Material to process:
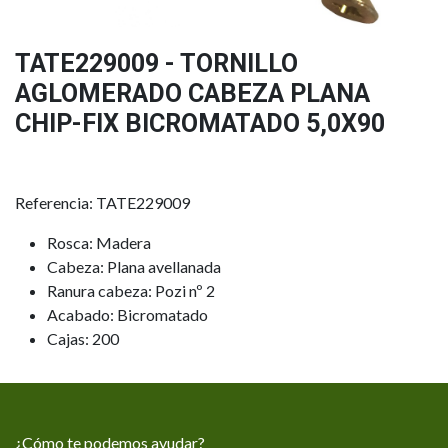
TATE229009 - TORNILLO
AGLOMERADO CABEZA PLANA
CHIP-FIX BICROMATADO 5,0X90
Referencia: TATE229009
Rosca: Madera
Cabeza: Plana avellanada
Ranura cabeza: Pozi nº 2
Acabado: Bicromatado
Cajas: 200
¿Cómo te podemos ayudar?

Exercise brief: Using the material above, return every line exactly as it appears, minus the pictures.

Answer space:
TATE229009 - TORNILLO
AGLOMERADO CABEZA PLANA
CHIP-FIX BICROMATADO 5,0X90
Referencia: TATE229009
Rosca: Madera
Cabeza: Plana avellanada
Ranura cabeza: Pozi nº 2
Acabado: Bicromatado
Cajas: 200
¿Cómo te podemos ayudar?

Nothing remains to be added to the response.